Hello! I am having some issues on using batch norm. I am in the beginning of building my NN so for now I am using 100 samples for training and I want to overfit to it, just to make sure that the network can learn. The input and output are bout 1500 each. Here is my network:
class GW_NN(nn.Module):
def __init__(self):
super().__init__()
self.linear1 = nn.Linear(n_inp, 2000)
self.linear2 = nn.Linear(2000, 2000)
self.linear3 = nn.Linear(2000, 2000)
self.linear4 = nn.Linear(2000, 2000)
self.linear5 = nn.Linear(2000,n_out)
self.bn = nn.BatchNorm1d(2000)
def forward(self, x):
x = F.softplus(self.bn(self.linear1(x)))
x = F.softplus(self.bn(self.linear2(x)))
x = F.softplus(self.bn(self.linear3(x)))
x = F.softplus(self.bn(self.linear4(x)))
x = self.linear5(x)
return x
model_gw = GW_NN().cuda()
lrs = 1e-2
optimizer_gw = optim.Adam(model_gw.parameters(), lr = lrs)

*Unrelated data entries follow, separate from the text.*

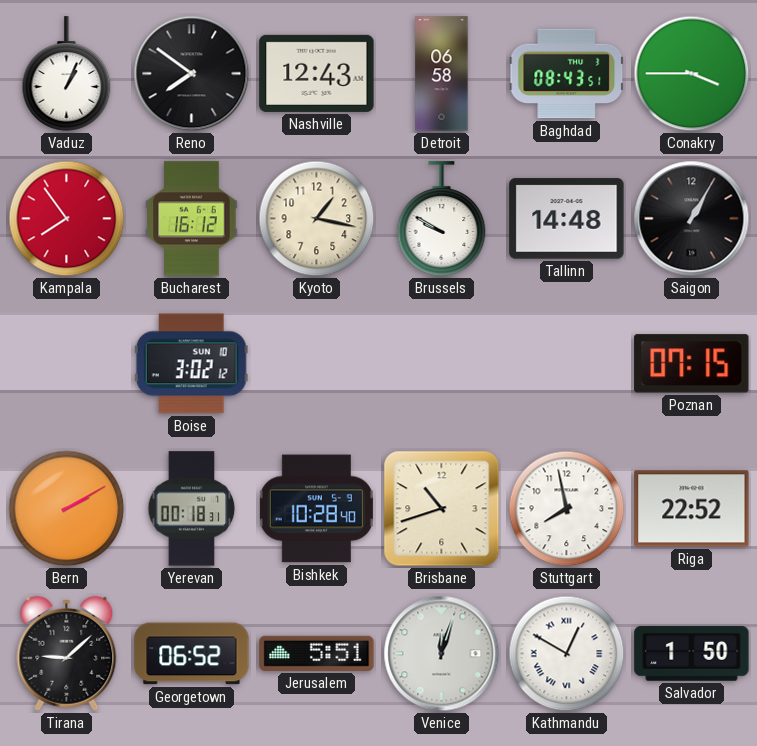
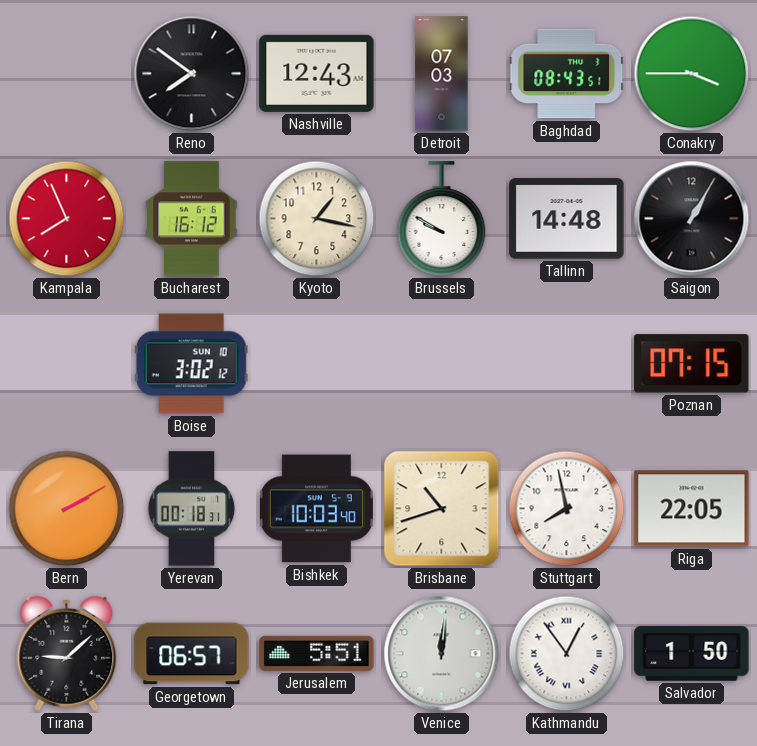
Vaduz: 1:04 -> none
Detroit: 06:58 -> 07:03
Kampala: 7:54 -> 7:56
Bishkek: 10:28 -> 10:03
Riga: 22:52 -> 22:05
Georgetown: 06:52 -> 06:57
Venice: 12:03 -> 12:01
Kathmandu: 12:50 -> 12:54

for epoch in range(10001):
model_gw.train()
for i, dtt in enumerate(my_dataloader):
optimizer_gw.zero_grad()
inp = dtt[0].float().cuda()
output = dtt[1].float().cuda()
loss = F.mse_loss(model_gw(inp),output)
loss.backward()
optimizer_gw.step()
if epoch%100==0:
print(loss.data.cpu().numpy())
The loss goes down okish:
29418.57
20.279129
11.549426
8.563468
8.235117
8.161551
9.561671
7.5749683
7.60303
7.609553
7.265949
7.824227
10.810941
7.803124
7.6215243
7.977992
7.9355087
7.574047
7.326716
But when I want to try the trained NN (on the same data used for training) it fails:
idx = 10
y_real = output_data_phi[idx].data.cpu().numpy()
model_gw.eval()
y_pred = model_gw(input_data)[idx].data.cpu().numpy()
print(((y_pred-y_real)**2).mean())
I am getting 169114.33
. I assume that the problem is with using batch norm in eval mode, but I am not sure what to do. Can someone help me? Thank you!